TFA doesn't specify what this actually means, so let me speculate. They're not going to go closed-source; they'd be lynched. I think this is a reference to the fact that they're distributing their source prepatched now, to make it harder to just take their patches and apply them to other distros.
IMO that's kind of sleazy. They got where they are standing on the shoulders of giants. The deal was: here, have this free stuff, build on it, make money with it, but you have to keep giving back. And they got their value out of it, but now they're trying to give back only the minimum they're contractually obligated to do. It's legal and not purely evil, but still moderately scummy.
I don't really see it being that good for them, either. Oracle isn't going to have much trouble reverse-engineering the patches back out, but RedHat now ends up in a more difficult position: fewer of their patches will be incorporated upstream, so they have to spend more work porting them into each new release; they'll have less community review and bugfixes in their patches; and they're going to alienate the community.
On the other hand RH users won't end up in the worst scenario: stuck using RH's buggy crap and unable to do anything about it. The source will still be there; they can still dive in to figure out what's wrong and fix it instead of dealing with a black box. I know I had to more than a few times when supporting RHEL systems.
Take a look at Novell's "RHEL support" offering. It's turned out to be complete crap, repackaging RHEL packages and alleging to offer one-stop support for SuSE customers, and blaming any problems on RHEL to convince customers to switch to SuSE.

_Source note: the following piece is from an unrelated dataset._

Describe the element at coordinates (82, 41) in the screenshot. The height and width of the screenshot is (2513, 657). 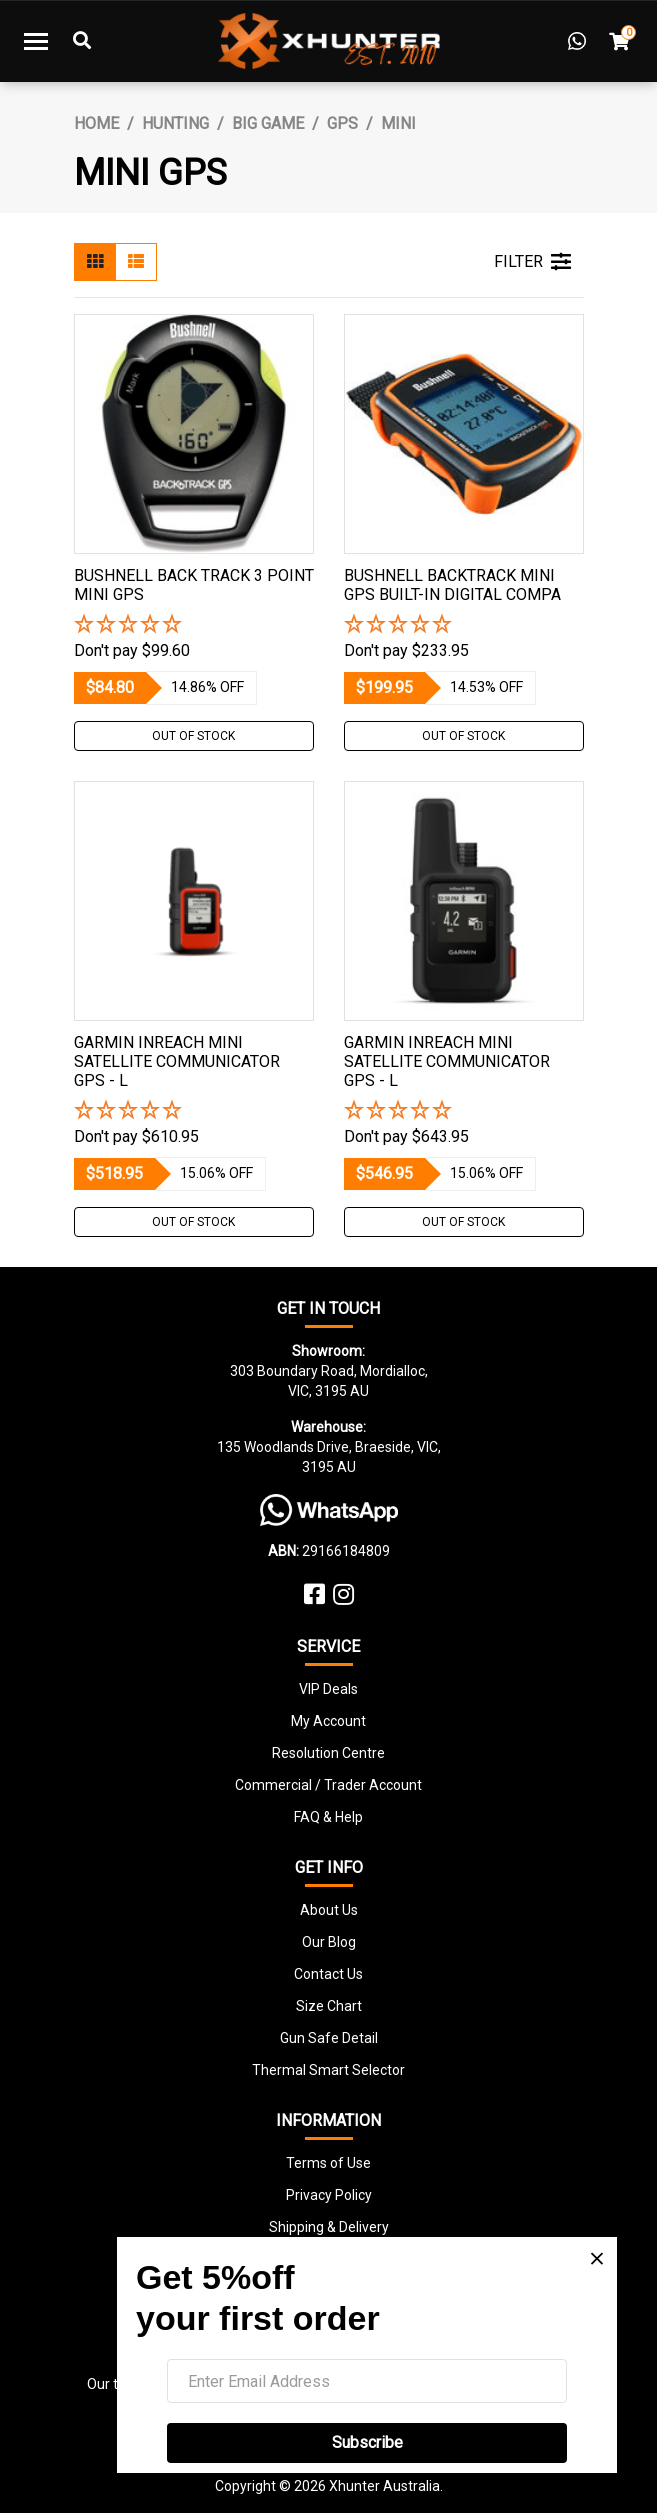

http://www.novell.com/promo/suse/free-30days-expanded-support.html
It's complete bait and switch.
I'm really surprised that this comment was modded up. Oracle is responsible for btrfs (negating the "filesystems" argument), Novell was the catalyst for the modern linux composited desktop with compiz/Xgl (negating the X argument), and if I thought about it for more than 10 seconds, I'm sure I could come up with a shitload of other examples where these two companies that you've "cherrypicked" have been a driving force for good in the linux world. I do agree with your sentiment but, you sound bitter for these companies not having contributed to technologies that you don't realise you are using. But, most likely, the have. And in a big way. I'm all for hating companies like Oracle but, hate them for the right reasons.